Security fail No. 2: Your firewalls provide little protection
As far as IT security is concerned, firewall protection is becoming even less relevant than antivirus scanners. Why? Because the majority of malware works by tricking end-users into running a forbidden program on their desktops, thus invalidating firewall protection. Moreover, the bad programs "dial home" using port 80 or 443, which is always open outbound on the firewall.
Most people are protected by multiple firewalls on the perimeter, on the desktop, and filtering applications. But all that bastion host-port isolation doesn't appear to be working. We're as exploited as ever.
Security fail No. 3: Patching is no panacea
For many years the No. 1 security advice you could give anyone was to do perfect patching. All software has multiple vulnerabilities and must be patched. Despite the existence of more than a dozen patch management systems that promise perfect updates, for whatever reason, it appears it can't be done.
Often times it isn't the patch management software's fault -- it's the managers. They only patch some items, but miss the most popular targets, such as Java,Adobe Reader , Flash , and more. Or they don't patch in a timely fashion. Or they don't follow up on why some percentage of their population Dosen't take the lasted applied patch, so there's always a vulnerable portion of users. Even in the best cases, getting patches out to the masses takes days to weeks, while the latest malware spreads across the Internet in minutes or hours.
Even worse, social engineering Trojans have essentially done away with that No. 1 advice. Consider this: If all software had zero vulnerabilities (that is, if you never had to patch), it would reduce malicious exploits by only 10 to 20 percent, according to most studies. If you got rid of the exploits that required unpatched software to be present, the hackers relying on unpatched software for their dirty work would move to other avenues of maliciousness , and the true reduction in cyber crime would probably be much less.
Security fail No. 4: End-user education earns an F
Since the dawn of personal computing, we've warned users not to boot with a disk in their floppy drives, not to allow the unexpected macro to run, not to click on the unexpected file attachment, and now, not to run the unexpected antivirus cleaning program. Still, it does not work.

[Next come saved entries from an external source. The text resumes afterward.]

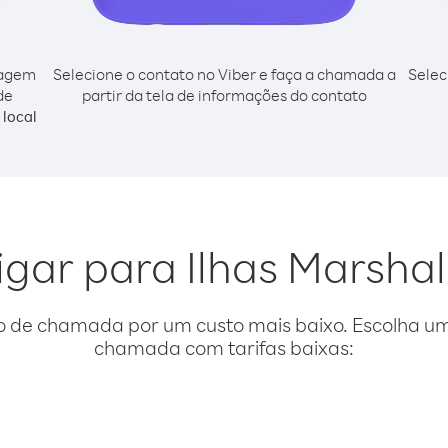
cagem
Selecione o contato no Viber e faça a chamada a
Selec
de
partir da tela de informações do contato
local
igar para Ilhas Marsha
o de chamada por um custo mais baixo. Escolha uma
chamada com tarifas baixas:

If our end-user education policies succeeded, we would have defeated hackers and malware by now. And if recent trends are any gauge, end-user awareness is worse than ever. Social engineering Trojans, which trick end-users into running malicious programs, are the biggest threat by far. Most end-users readily give up all privacy to any application or social media portal, and they do it without any thought of the repercussions, which includes greatly increasing their likelihood of becoming a target and succumbing to social engineering.
I strongly fault the people behind most end-user education programs. In their hands, end-user education becomes a forced, unwanted childhood chore. Education is undertaken haphazardly, using spotty curriculum that usually doesn't contain information relevant to the latest attacks. Let me ask you a question: If the No. 1 way end-users get tricked into running Trojans is through fake antivirus prompts, does your company tell your employees what their real antivirus program looks like? If not, why?
That type of disconnect puts IT systems in jeopardy. On average, it takes two years for the latest threats to show up in end-user education programs and only a minute for the bad guys to switch themes, putting us behind another two years.
You know what works better than end-user education? More secure software and better default prompts. Don't expect end-users to make the right decision; instead, decide for them. Macro viruses didn't go away until the default option was not to run the macro. File attachment viruses didn't minimize until most of them were blocked and it became harder to run them in the first place. Autorun USB worms didn't go away until Microsoft forced out a patch that disabled autorunning from USB keys as a default.